Look through the entries. Copy each line that has the word "cuisson".

Stored data entries:
- - - -

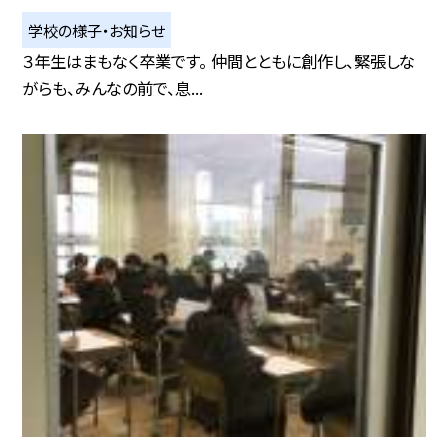
学校の様子・お知らせ
３年生はまもなく卒業です。 仲間とともに創作し、緊張しな
がらも、みんなの前で、息...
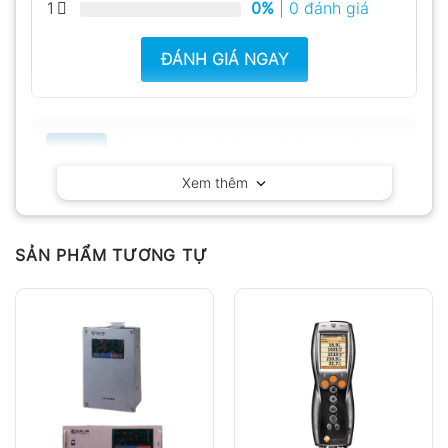
1
0%
| 0 đánh giá
ĐÁNH GIÁ NGAY
Tất cả
5
4
3
2
1
Xem thêm
Có video
Có ảnh
Chưa có đánh giá nào.
SẢN PHẨM TƯƠNG TỰ
Hỏi đáp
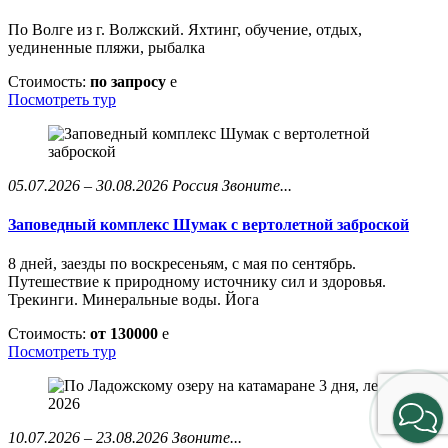
По Волге из г. Волжский. Яхтинг, обучение, отдых,
уединенные пляжи, рыбалка
Стоимость:
по запросу
e
Посмотреть тур
05.07.2026 – 30.08.2026
Россия
Звоните...
Заповедный комплекс Шумак с вертолетной заброской
8 дней, заезды по воскресеньям, с мая по сентябрь.
Путешествие к природному источнику сил и здоровья.
Трекинги. Минеральные воды. Йога
Стоимость:
от 130000
e
Посмотреть тур
10.07.2026 – 23.08.2026
Звоните...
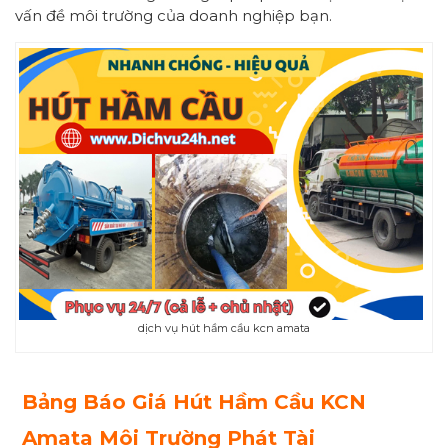
vấn đề môi trường của doanh nghiệp bạn.
dịch vụ hút hầm cầu kcn amata
Bảng Báo Giá Hút Hầm Cầu KCN
Amata Môi Trường Phát Tài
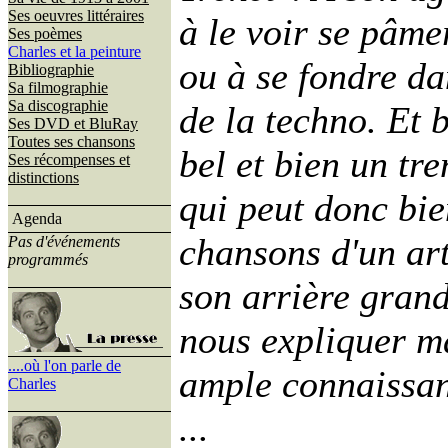
Ses oeuvres littéraires
à le voir se pâme
Ses poèmes
Charles et la peinture
ou à se fondre da
Bibliographie
Sa filmographie
Sa discographie
de la techno. Et b
Ses DVD et BluRay
Toutes ses chansons
bel et bien un tre
Ses récompenses et
distinctions
qui peut donc bie
Agenda
chansons d'un art
Pas d'événements
programmés
son arrière grand
nous expliquer ma
....où l'on parle de
ample connaissan
Charles
...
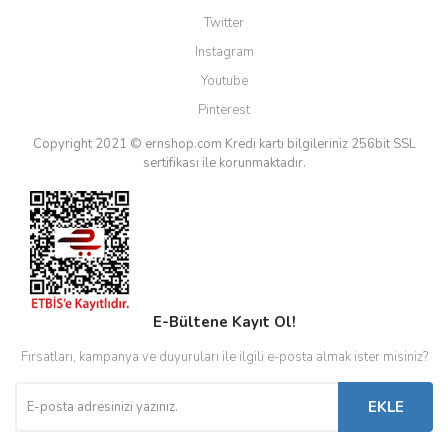
Twitter
Instagram
Youtube
Pinterest
Copyright 2021 © ernshop.com
Kredi kartı bilgileriniz 256bit SSL
sertifikası ile korunmaktadır.
E-Bültene Kayıt Ol!
Fırsatları, kampanya ve duyuruları ile ilgili e-posta almak ister misiniz?
EKLE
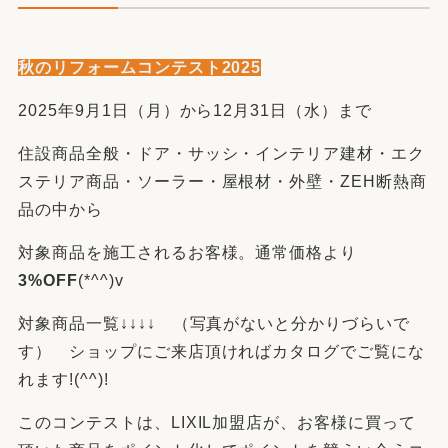
秋のリフォームコンテスト2025
2025年9月1日（月）から12月31日（水）まで
住設商品全般・ドア・サッシ・インテリア建材・エク
ステリア商品・ソーラー・屋根材・外壁・ZEH断熱商
品の中から
対象商品を施工されるお客様。通常価格より
3%OFF
(*^^)v
対象商品一覧↓↓↓↓ （写真がないと分かりづらいで
す） ショップにご来店頂ければカタログでご覧にな
れます!(^^)!
このコンテストは、LIXIL加盟店が、お客様に買って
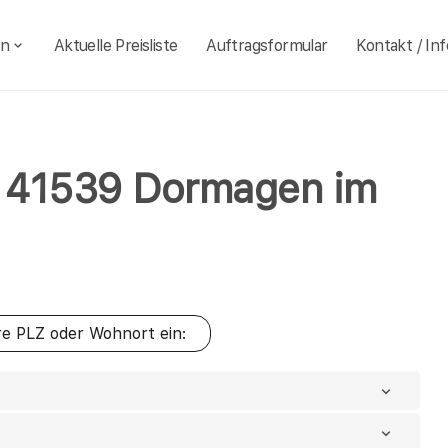
en
Aktuelle Preisliste
Auftragsformular
Kontakt / Inf
hl 41539 Dormagen im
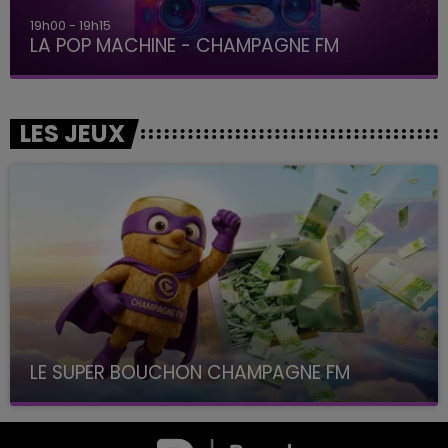
19h15 - 20h00
LA RADIO POP
LES JEUX
LE SUPER BOUCHON CHAMPAGNE FM
avec La Famille Champagne FM, à 8H10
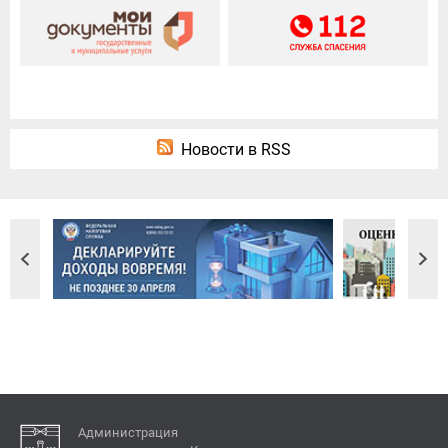
Новости в RSS
Администрация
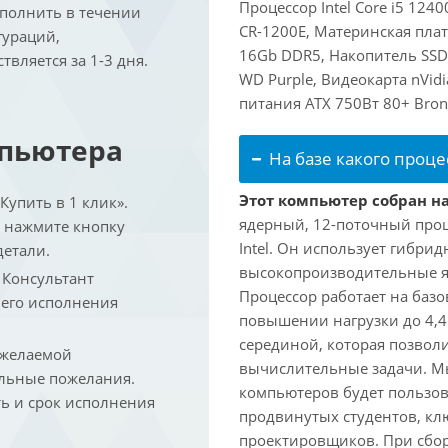
Процессор Intel Core i5 124
ыполнить в течении
CR-1200E, Материнская пла
гураций,
16Gb DDR5, Накопитель SSD
вляется за 1-3 дня.
WD Purple, Видеокарта nVidi
питания ATX 750Вт 80+ Bron
мпьютера
На базе какого проце
Этот компьютер собран на 
упить в 1 клик».
ядерный, 12-поточный проц
и нажмите кнопку
Intel. Он использует гибри
детали.
высокопроизводительные яд
. Консультант
Процессор работает на базо
 его исполнения
повышении нагрузки до 4,4
серединой, которая позвол
 желаемой
вычислительные задачи. Мы
льные пожелания.
компьютеров будет пользов
ть и срок исполнения
продвинутых студентов, кл
проектировщиков. При сбор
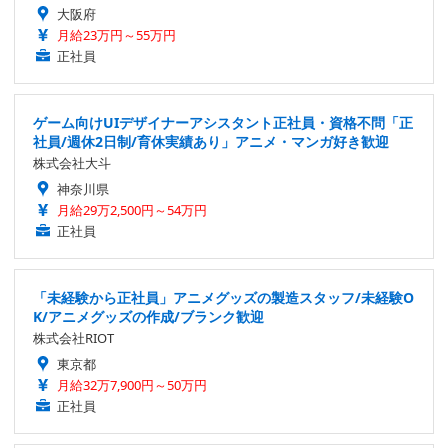
大阪府
月給23万円～55万円
正社員
ゲーム向けUIデザイナーアシスタント正社員・資格不問「正
社員/週休2日制/育休実績あり」アニメ・マンガ好き歓迎
株式会社大斗
神奈川県
月給29万2,500円～54万円
正社員
「未経験から正社員」アニメグッズの製造スタッフ/未経験O
K/アニメグッズの作成/ブランク歓迎
株式会社RIOT
東京都
月給32万7,900円～50万円
正社員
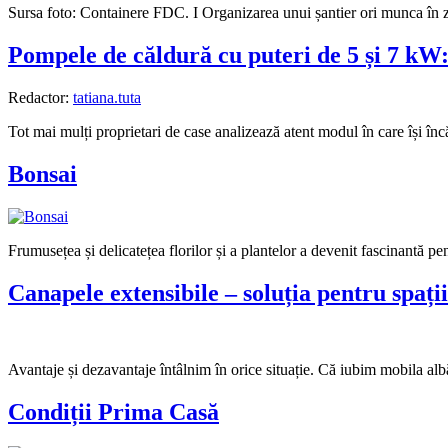
Sursa foto: Containere FDC. I Organizarea unui șantier ori munca în z
Pompele de căldură cu puteri de 5 și 7 kW: 
Redactor:
tatiana.tuta
Tot mai mulți proprietari de case analizează atent modul în care își încăl
Bonsai
Frumusețea și delicatețea florilor și a plantelor a devenit fascinantă pen
Canapele extensibile – soluția pentru spați
Avantaje și dezavantaje întâlnim în orice situație. Că iubim mobila alb
Condiții Prima Casă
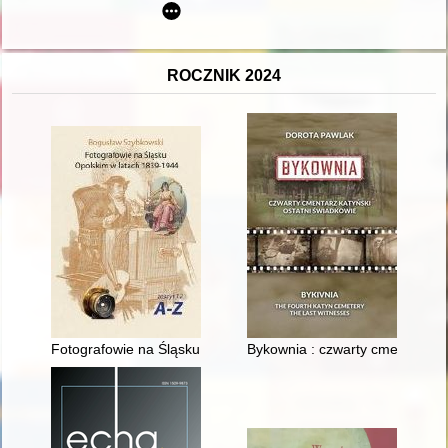
ROCZNIK 2024
Fotografowie na Śląsku Opolskim w latach 1839-1944. Z. 12,
Bykownia : czwarty cmentarz kat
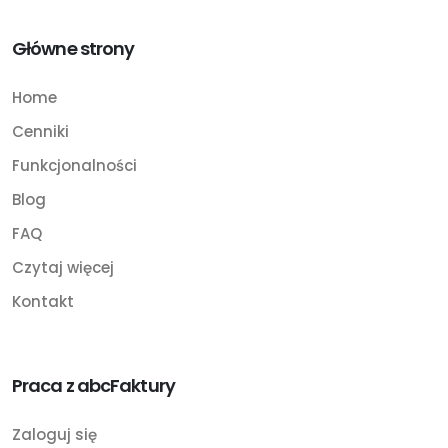
Główne strony
Home
Cenniki
Funkcjonalności
Blog
FAQ
Czytaj więcej
Kontakt
Praca z abcFaktury
Zaloguj się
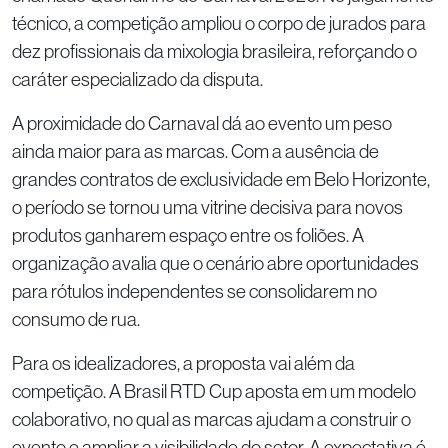
técnico, a competição ampliou o corpo de jurados para
dez profissionais da mixologia brasileira, reforçando o
caráter especializado da disputa.
A proximidade do Carnaval dá ao evento um peso
ainda maior para as marcas. Com a ausência de
grandes contratos de exclusividade em Belo Horizonte,
o período se tornou uma vitrine decisiva para novos
produtos ganharem espaço entre os foliões. A
organização avalia que o cenário abre oportunidades
para rótulos independentes se consolidarem no
consumo de rua.
Para os idealizadores, a proposta vai além da
competição. A Brasil RTD Cup aposta em um modelo
colaborativo, no qual as marcas ajudam a construir o
evento e ampliar a visibilidade do setor. A expectativa é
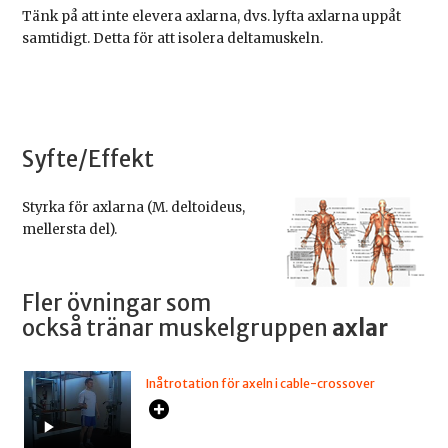
Tänk på att inte elevera axlarna, dvs. lyfta axlarna uppåt
samtidigt. Detta för att isolera deltamuskeln.
Syfte/Effekt
Styrka för axlarna (M. deltoideus,
mellersta del).
Fler övningar som
också tränar muskelgruppen
axlar
Inåtrotation för axeln i cable-crossover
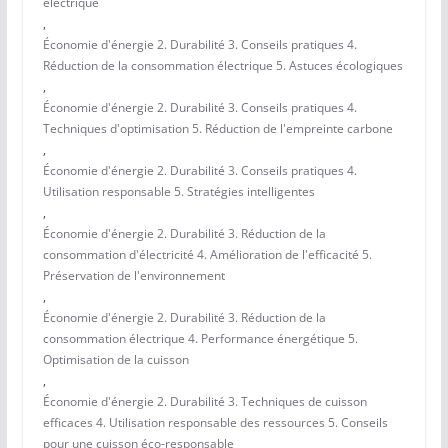
électrique
,
Économie d'énergie 2. Durabilité 3. Conseils pratiques 4.
Réduction de la consommation électrique 5. Astuces écologiques
,
Économie d'énergie 2. Durabilité 3. Conseils pratiques 4.
Techniques d'optimisation 5. Réduction de l'empreinte carbone
,
Économie d'énergie 2. Durabilité 3. Conseils pratiques 4.
Utilisation responsable 5. Stratégies intelligentes
,
Économie d'énergie 2. Durabilité 3. Réduction de la
consommation d'électricité 4. Amélioration de l'efficacité 5.
Préservation de l'environnement
,
Économie d'énergie 2. Durabilité 3. Réduction de la
consommation électrique 4. Performance énergétique 5.
Optimisation de la cuisson
,
Économie d'énergie 2. Durabilité 3. Techniques de cuisson
efficaces 4. Utilisation responsable des ressources 5. Conseils
pour une cuisson éco-responsable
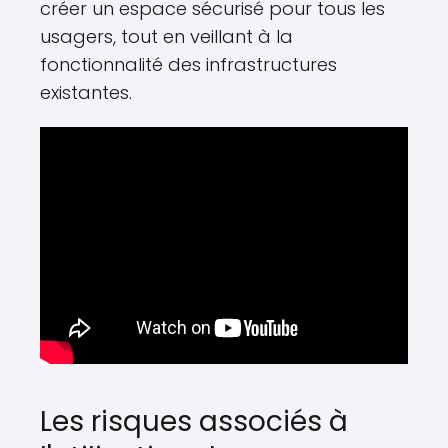
créer un espace sécurisé pour tous les
usagers, tout en veillant à la
fonctionnalité des infrastructures
existantes.
Les risques associés à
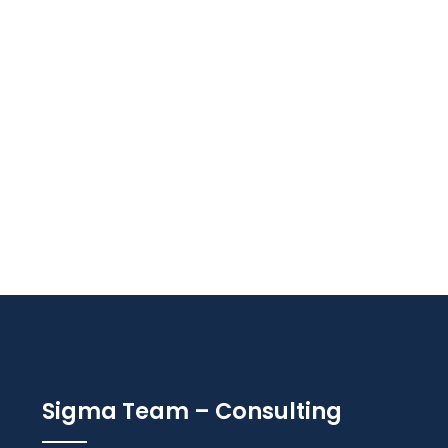
Sigma Team – Consulting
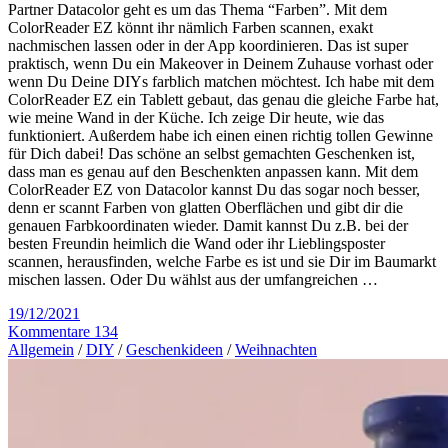
Partner Datacolor geht es um das Thema “Farben”. Mit dem
ColorReader EZ könnt ihr nämlich Farben scannen, exakt
nachmischen lassen oder in der App koordinieren. Das ist super
praktisch, wenn Du ein Makeover in Deinem Zuhause vorhast oder
wenn Du Deine DIYs farblich matchen möchtest. Ich habe mit dem
ColorReader EZ ein Tablett gebaut, das genau die gleiche Farbe hat,
wie meine Wand in der Küche. Ich zeige Dir heute, wie das
funktioniert. Außerdem habe ich einen einen richtig tollen Gewinne
für Dich dabei! Das schöne an selbst gemachten Geschenken ist,
dass man es genau auf den Beschenkten anpassen kann. Mit dem
ColorReader EZ von Datacolor kannst Du das sogar noch besser,
denn er scannt Farben von glatten Oberflächen und gibt dir die
genauen Farbkoordinaten wieder. Damit kannst Du z.B. bei der
besten Freundin heimlich die Wand oder ihr Lieblingsposter
scannen, herausfinden, welche Farbe es ist und sie Dir im Baumarkt
mischen lassen. Oder Du wählst aus der umfangreichen …
19/12/2021
Kommentare 134
Allgemein
/
DIY
/
Geschenkideen
/
Weihnachten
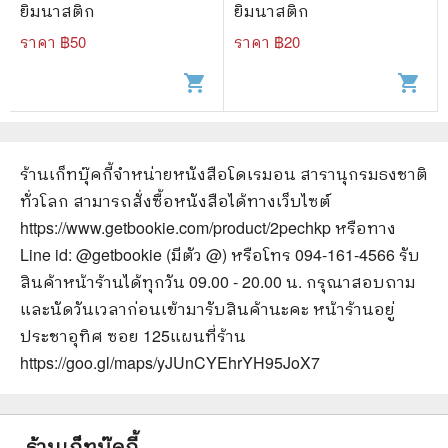
ยิมนาสติก
ยิมนาสติก
ราคา ฿
50
ราคา ฿
20
shopping_cart
shopping_cart
ร้านเก็ทบุ๊คกี้จำหน่ายหนังสือ
โดเรมอน สารานุกรมธงชาติ
ทั่วโลก
สามารถสั่งซื้อหนังสือได้ทางเว็บไซต์
https://www.getbookie.com/product/2pechkp
หรือทาง
Line id: @getbookie (มีตัว @) หรือโทร 094-161-4566 รับ
สินค้าหน้าร้านได้ทุกวัน 09.00 - 20.00 น. กรุณาสอบถาม
และนัดวันเวลาก่อนเข้ามารับสินค้านะคะ หน้าร้านอยู่
ประชาอุทิศ ซอย 125
แผนที่ร้าน
https://goo.gl/maps/yJUnCYEhrYH95JoX7
ร้านเก็ทบุ๊คกี้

- - - -

▶ **Output below**
Optimisation de la cuisson
Économie d'énergie 2. Durabilité 3. Techniques de cuisson
pour une cuisson éco-responsable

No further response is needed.